Report every line of the records that includes the word "Fitness".

Source data
↓↓↓

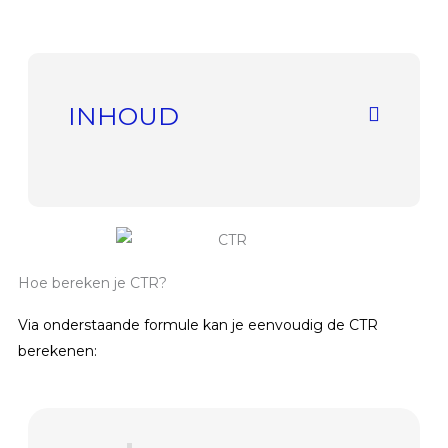
INHOUD
Hoe bereken je CTR?
Via onderstaande formule kan je eenvoudig de CTR
berekenen:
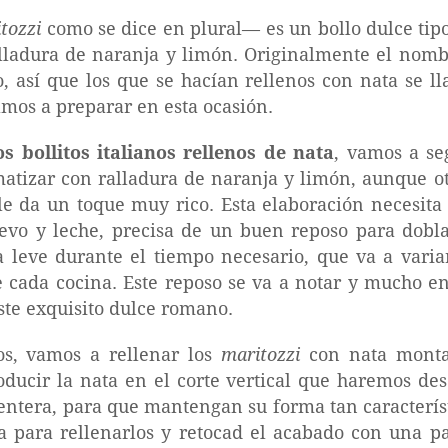
tozzi
como se dice en plural— es un bollo dulce tipo
lladura de naranja y limón. Originalmente el nom
o, así que los que se hacían rellenos con nata se 
amos a preparar en esta ocasión.
os bollitos italianos rellenos de nata
, vamos a se
tizar con ralladura de naranja y limón, aunque otr
le da un toque muy rico. Esta elaboración necesita
vo y leche, precisa de un buen reposo para dobl
a leve durante el tiempo necesario, que va a vari
cada cocina. Este reposo se va a notar y mucho en 
ste exquisito dulce romano.
os, vamos a rellenar los
maritozzi
con nata monta
oducir la nata en el corte vertical que haremos des
 entera, para que mantengan su forma tan característ
 para rellenarlos y retocad el acabado con una pa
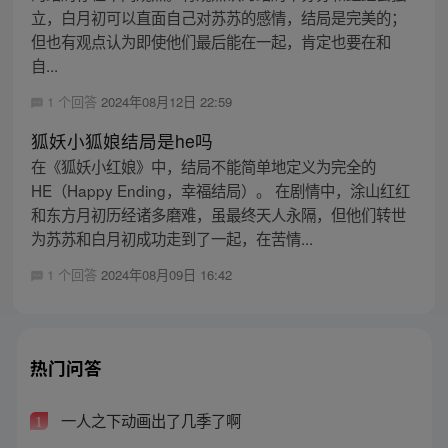
立，白月初可以直面自己对苏苏的感情，结局是完美的；
但也有观点认为即使他们最后能在一起，肯定也要在和
自...
1 个回答
2024年08月12日 22:59
狐妖小狐娘结局是he吗
在《狐妖小红娘》中，结局不能简单地定义为完全的
HE（Happy Ending，幸福结局）。 在剧情中，涂山红红
和东方月初历经诸多磨难，虽最终天人永隔，但他们转世
为苏苏和白月初成功走到了一起，在苦情...
1 个回答
2024年08月09日 16:42
热门问答
一人之下动画出了几季了啊
1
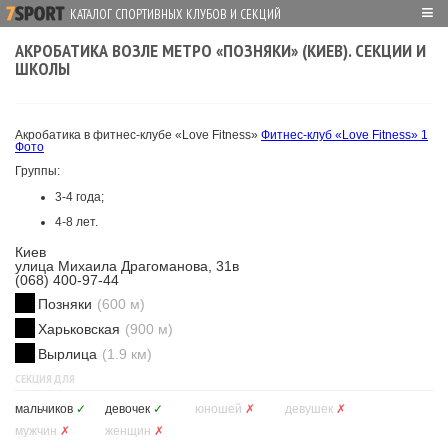
≡
КАТАЛОГ СПОРТИВНЫХ КЛУБОВ И СЕКЦИЙ
АКРОБАТИКА ВОЗЛЕ МЕТРО «ПОЗНЯКИ» (КИЕВ). СЕКЦИИ И
ШКОЛЫ
Акробатика в фитнес-клубе «Love Fitness»
Фитнес-клуб «Love Fitness»
1
Фото
Группы:
3-4 года;
4-8 лет.
Киев
улица Михаила Драгоманова, 31в
(068) 400-97-44
Позняки
(600 м)
Харьковская
(900 м)
Вырлица
(1.9 км)
СЕКЦИЯ ДЛЯ
мальчиков
✓
девочек
✓
юношей
✗
девушек
✗
мужчин
✗
женщин
✗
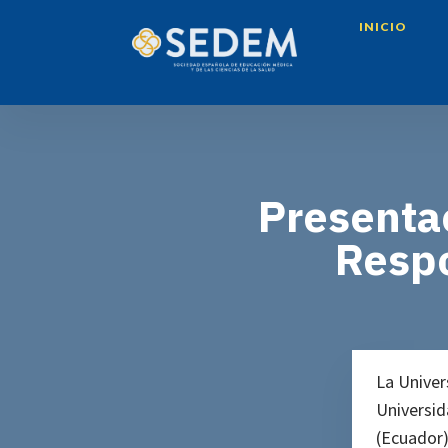
INICIO
Presentac
Respo
La Univer
Universid
(Ecuador)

↑↑↑

*Reply to the exercise:*
Акробатика в фитнес-клубе «Love Fitness»
Фитнес-клуб «Love Fitness»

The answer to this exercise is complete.